I’m curious if there’s a way to query ElasticSearch so that it will return the top results for various fascets. For example, let’s pretend we have some users writing tweets,
user: kimchy
user_eye_color: blue
tweet: elasticsearch training early bird discounts
# Lots of other message from blue eye color users mentioning 'bird'
user: lord_oliver
user_eye_color: amber-green
tweet: vanquished and consumed the twitter bird. today is a good day.
If there are enough blue-eyed users (or other colors more common than amber-green) writing tweets mentioning “bird”, searching for “bird” will never surface Lord Oliver’s tweet, even if Lord Oliver’s tweet has a reasonably high score.
This is a problem because [in this hypothetical example], I want to surface results from a diversity of users. One current solution would be to add facets on eye color,
facets:
eye_color:
terms: {"field": "user_eye_color"}
and then perform multiple filtered searches afterward. This seems rather inefficient, however.
Question: Is there any way in ElasticSearch to return multiple result sets, either by returning top results from different facets (in this case, user_eye_color=amber-green), writing a stateful custom scoring function, or any other creative solution?

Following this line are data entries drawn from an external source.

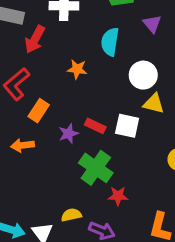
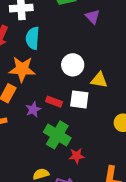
cyan semicircle: (110, 42) -> (33, 38), moved
orange star: (77, 69) -> (22, 69), moved, size x1.6
white circle: (143, 75) -> (73, 65), moved

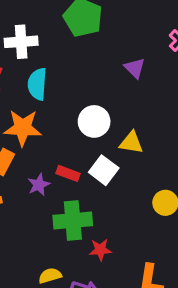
purple triangle: (93, 17) -> (135, 68), moved
white square: (79, 99) -> (104, 170), turned 30
green cross: (57, 135) -> (73, 220), turned -35

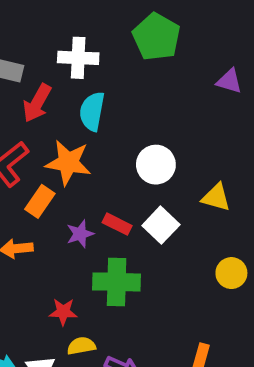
purple triangle: (135, 68) -> (229, 81), moved, turned -35
yellow triangle: (131, 143) -> (216, 197), moved
red star: (100, 250) -> (63, 312), moved

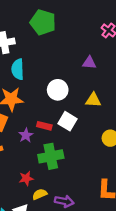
purple triangle: (229, 81) -> (89, 63), moved

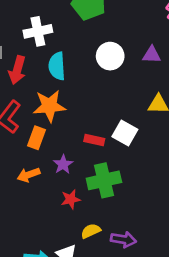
white circle: (58, 90) -> (110, 56), moved
purple star: (26, 135) -> (63, 164), moved
red star: (26, 178) -> (71, 199), moved

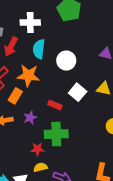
white circle: (110, 56) -> (66, 61), moved
white square: (125, 133) -> (78, 92), moved
red star: (71, 199) -> (37, 149), moved

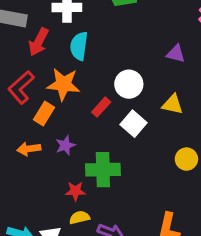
white circle: (66, 61) -> (129, 84), moved
white square: (78, 92) -> (134, 124), moved
red rectangle: (55, 105) -> (101, 107), moved, turned -72

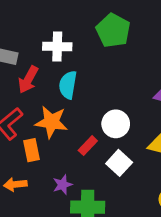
orange rectangle: (44, 114) -> (31, 150), turned -45
purple star: (65, 145) -> (63, 185), moved

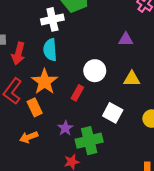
white cross: (57, 47) -> (52, 19), moved
orange star: (51, 122) -> (45, 82), turned -30
white square: (119, 163) -> (113, 113), moved

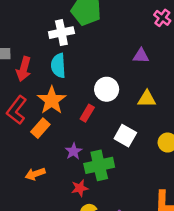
orange rectangle: (35, 107) -> (40, 128), turned 66
orange arrow: (29, 137) -> (35, 174), moved

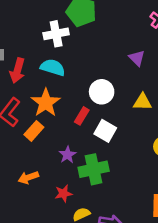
purple triangle: (141, 56) -> (137, 58), turned 42
cyan semicircle: (58, 66) -> (53, 67), turned 110
white square: (125, 136) -> (105, 131), moved
red star: (80, 188) -> (63, 193), moved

The justification for why I want to do this is that it’s sometimes difficult to put a total order (floating point score) on all search results. Suppose that all amber-green eye color users happen to be cats, and they write different types of documents (tweets). Instead of trying to force all cat-written documents into a total order with all documents, I want pareto-optimal documents — those optimal within the X-eye-color categories. I could then do more sensible postfiltering, for example, dropping cat-written documents if there’s nothing good, and otherwise doing some kind of sensible interleaving of results. Dropping in some kind of score multiplier [based on eye color] would likely be less effective.
If you don’t like my toy example (or its underhand satire), consider cases where you have an index with different document types, say tweets and FBI reports …
It can be now done using top hits aggregation.